On May 21, 2015, Uebayashi debuted in the Pacific League against the Orix Buffaloes. And on August 25, he recorded his first hit and home run with a Grand slam against the Chiba Lotte Marines. Uebayashi played in the 2015 Pacific League Climax Series and the 2015 Japan Series in the postseason.

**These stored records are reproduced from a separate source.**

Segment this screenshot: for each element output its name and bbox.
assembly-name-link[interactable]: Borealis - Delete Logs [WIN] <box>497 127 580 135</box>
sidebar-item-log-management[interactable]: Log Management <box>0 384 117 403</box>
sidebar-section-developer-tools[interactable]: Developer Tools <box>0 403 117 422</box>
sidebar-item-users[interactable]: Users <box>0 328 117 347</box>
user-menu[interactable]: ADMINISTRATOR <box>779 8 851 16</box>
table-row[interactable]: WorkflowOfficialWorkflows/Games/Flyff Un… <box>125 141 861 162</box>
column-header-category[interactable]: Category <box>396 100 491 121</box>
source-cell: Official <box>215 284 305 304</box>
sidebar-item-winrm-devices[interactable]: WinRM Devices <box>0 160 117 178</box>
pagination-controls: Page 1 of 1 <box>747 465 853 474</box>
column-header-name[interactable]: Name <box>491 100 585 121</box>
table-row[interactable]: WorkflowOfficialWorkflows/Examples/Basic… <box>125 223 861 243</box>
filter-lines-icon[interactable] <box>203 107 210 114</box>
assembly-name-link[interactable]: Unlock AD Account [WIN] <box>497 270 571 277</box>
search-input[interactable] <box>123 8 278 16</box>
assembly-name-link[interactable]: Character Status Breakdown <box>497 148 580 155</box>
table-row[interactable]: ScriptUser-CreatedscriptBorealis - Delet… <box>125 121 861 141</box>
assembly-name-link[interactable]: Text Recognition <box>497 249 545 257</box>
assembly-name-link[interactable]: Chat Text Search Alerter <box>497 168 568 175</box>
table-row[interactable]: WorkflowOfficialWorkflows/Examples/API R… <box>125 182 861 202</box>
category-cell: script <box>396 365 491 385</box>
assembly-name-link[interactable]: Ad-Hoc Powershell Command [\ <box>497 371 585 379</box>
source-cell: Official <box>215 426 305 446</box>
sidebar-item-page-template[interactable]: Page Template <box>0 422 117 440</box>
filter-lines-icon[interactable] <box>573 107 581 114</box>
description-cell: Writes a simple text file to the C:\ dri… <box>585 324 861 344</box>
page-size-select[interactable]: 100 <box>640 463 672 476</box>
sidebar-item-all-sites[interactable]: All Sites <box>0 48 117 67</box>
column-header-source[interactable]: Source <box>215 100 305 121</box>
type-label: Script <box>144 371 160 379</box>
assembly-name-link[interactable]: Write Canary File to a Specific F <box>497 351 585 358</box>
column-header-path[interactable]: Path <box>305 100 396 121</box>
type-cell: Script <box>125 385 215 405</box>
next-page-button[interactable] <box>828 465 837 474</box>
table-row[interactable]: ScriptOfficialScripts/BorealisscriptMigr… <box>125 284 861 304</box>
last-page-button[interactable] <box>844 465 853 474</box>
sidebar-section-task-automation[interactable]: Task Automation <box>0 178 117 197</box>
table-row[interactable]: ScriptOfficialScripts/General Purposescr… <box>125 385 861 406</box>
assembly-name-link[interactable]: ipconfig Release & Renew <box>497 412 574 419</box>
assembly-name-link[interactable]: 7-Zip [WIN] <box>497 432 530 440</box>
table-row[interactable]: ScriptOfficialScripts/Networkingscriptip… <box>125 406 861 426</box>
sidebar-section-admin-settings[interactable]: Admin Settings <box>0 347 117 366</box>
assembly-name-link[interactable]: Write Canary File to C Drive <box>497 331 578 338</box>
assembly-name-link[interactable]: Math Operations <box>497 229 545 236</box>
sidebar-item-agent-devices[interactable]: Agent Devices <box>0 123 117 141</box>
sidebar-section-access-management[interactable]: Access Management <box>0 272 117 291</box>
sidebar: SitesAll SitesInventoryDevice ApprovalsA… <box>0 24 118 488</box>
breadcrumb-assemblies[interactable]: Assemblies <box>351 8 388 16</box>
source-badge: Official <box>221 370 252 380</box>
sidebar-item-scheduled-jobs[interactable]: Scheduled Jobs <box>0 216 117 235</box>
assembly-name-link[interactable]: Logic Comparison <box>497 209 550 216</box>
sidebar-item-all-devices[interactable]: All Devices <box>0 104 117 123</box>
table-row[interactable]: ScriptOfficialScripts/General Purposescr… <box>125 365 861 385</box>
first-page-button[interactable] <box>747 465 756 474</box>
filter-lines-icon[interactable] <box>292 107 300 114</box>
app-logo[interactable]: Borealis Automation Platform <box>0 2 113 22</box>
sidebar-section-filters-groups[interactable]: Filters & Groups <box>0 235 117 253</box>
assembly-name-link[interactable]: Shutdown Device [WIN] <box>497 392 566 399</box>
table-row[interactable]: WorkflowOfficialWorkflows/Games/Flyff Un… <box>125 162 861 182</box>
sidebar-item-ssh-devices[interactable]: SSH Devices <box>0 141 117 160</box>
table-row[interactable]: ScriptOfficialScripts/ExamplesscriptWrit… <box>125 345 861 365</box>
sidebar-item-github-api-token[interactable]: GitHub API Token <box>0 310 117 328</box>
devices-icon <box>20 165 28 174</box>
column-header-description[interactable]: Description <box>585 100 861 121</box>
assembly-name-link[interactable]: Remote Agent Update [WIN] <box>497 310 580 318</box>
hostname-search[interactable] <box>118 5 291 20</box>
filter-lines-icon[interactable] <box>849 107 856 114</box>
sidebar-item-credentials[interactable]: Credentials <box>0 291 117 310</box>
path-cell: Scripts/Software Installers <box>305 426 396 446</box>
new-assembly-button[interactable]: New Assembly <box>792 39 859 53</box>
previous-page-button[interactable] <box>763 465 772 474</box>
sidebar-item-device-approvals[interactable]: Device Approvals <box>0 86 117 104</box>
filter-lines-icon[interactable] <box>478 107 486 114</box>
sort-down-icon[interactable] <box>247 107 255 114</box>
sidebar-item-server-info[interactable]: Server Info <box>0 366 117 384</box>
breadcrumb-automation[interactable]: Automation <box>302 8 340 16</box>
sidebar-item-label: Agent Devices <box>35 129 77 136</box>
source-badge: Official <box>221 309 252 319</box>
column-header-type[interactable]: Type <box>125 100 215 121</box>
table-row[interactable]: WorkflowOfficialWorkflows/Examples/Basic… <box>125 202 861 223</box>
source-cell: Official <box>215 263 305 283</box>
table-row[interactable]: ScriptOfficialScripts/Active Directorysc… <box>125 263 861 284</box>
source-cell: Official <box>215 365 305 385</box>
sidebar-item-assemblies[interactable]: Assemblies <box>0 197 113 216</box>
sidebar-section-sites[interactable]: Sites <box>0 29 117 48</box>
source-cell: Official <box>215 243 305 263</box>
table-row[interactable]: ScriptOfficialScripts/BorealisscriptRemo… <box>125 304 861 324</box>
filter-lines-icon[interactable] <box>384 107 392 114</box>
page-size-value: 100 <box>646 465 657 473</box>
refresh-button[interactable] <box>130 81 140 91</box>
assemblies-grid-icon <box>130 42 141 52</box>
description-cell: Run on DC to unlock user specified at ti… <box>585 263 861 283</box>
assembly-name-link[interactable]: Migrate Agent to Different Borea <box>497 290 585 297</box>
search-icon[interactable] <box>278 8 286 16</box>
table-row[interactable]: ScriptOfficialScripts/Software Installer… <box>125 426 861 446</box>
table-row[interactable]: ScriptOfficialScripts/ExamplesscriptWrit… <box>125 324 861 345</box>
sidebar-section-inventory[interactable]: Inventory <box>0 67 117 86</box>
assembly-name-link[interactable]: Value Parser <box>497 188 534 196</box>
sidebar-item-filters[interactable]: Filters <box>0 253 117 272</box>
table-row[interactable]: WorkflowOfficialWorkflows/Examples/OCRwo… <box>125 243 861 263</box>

On November 25, he was honored for the Western League Batting Leader Award, the Western League Most Stolen base Leader Award, the Western League Outstanding Player Award, the Western League Outstanding Performance Award, the Western League Rookie of the Year Award, and the Western League Expectation Award at the NPB AWARDS 2015. In 2015 season, Uebayashi played 15 games in the Pacific League.

====2016–2020 season====
In 2016 season, Uebayashi played 14 games in the Pacific League.

In 2017 season, Uebayashi finished the regular season in 134 games with a batting average of .260, a 13 home runs, a RBI of 51, and a 12 stolen bases. And he played in the 2017 Pacific League Climax Series and the 2017 Japan Series in the postseason.

In 2018 season, Uebayashi played in all 143 games and recorded a batting average of .270, a 22 home runs, a RBI of 62, and a 13 stolen bases. And the 14th triple was the first record in 65 years in the NPB with the top result of the Pacific League in 2018. And he played in the 2018 Pacific League Climax Series and the 2018 Japan Series in the postseason.

In 2019 season, Uebayashi finished the regular season in 99 games with a batting average of .194, a 11 home runs, a RBI of 31, and a 10 stolen bases. And he played in the 2019 Pacific League Climax Series and the 2019 Japan Series in the postseason.

In 2020 season, Uebayashi finished the regular season in 69 games with a batting average of .181, a 6 home runs, a RBI of 20, and a 8 stolen bases. And he played in the 2020 Pacific League Climax Series and the 2020 Japan Series in the postseason.

====2021–2023 season====
On June 29, 2021, Uebayashi was hit in the shoulder by a pitch in a farm game. He was later diagnosed with a fractured right shoulder blade, necessitating a recovery period of 4-6 weeks. As a result, he finished the regular season with only 39 appearances.

In 2022 season, Uebayasi had batted .301 with one home run and 12 RBI in 33 games to start the season. However, he injured his right leg in practice before a game against the Saitama Seibu Lions on May 18, and on May 20 he was diagnosed with a ruptured Achilles tendon that required four weeks of hospitalization and six months of rehabilitation, making it impossible for him to return during the season.

In 2023 season, Uebayashi finished the regular season in 56 games with a batting average of .185, a RBI of 9. On October 22, the Hawks announced release him.

===Chunichi Dragons===
On November 29, 2023, Uebayashi signed with the Chunichi Dragons.

==International career==
In 2013, Uebayashi represented the Japan national baseball team at the 2013 18U Baseball World Cup.

On November 25, 2017, Uebayashi represented the Japan national baseball team at the 2017 Asia Professional Baseball Championship. In the match against South Korea national baseball team On November 16, he hit a three-run home run in the bottom of the tenth inning after the team lost three points in the top of the tenth inning.

On October 26, 2018, he was selected Japan national baseball team at the 2018 MLB Japan All-Star Series.

On February 27, 2019, he was selected for Japan national baseball team at the 2019 exhibition games against Mexico.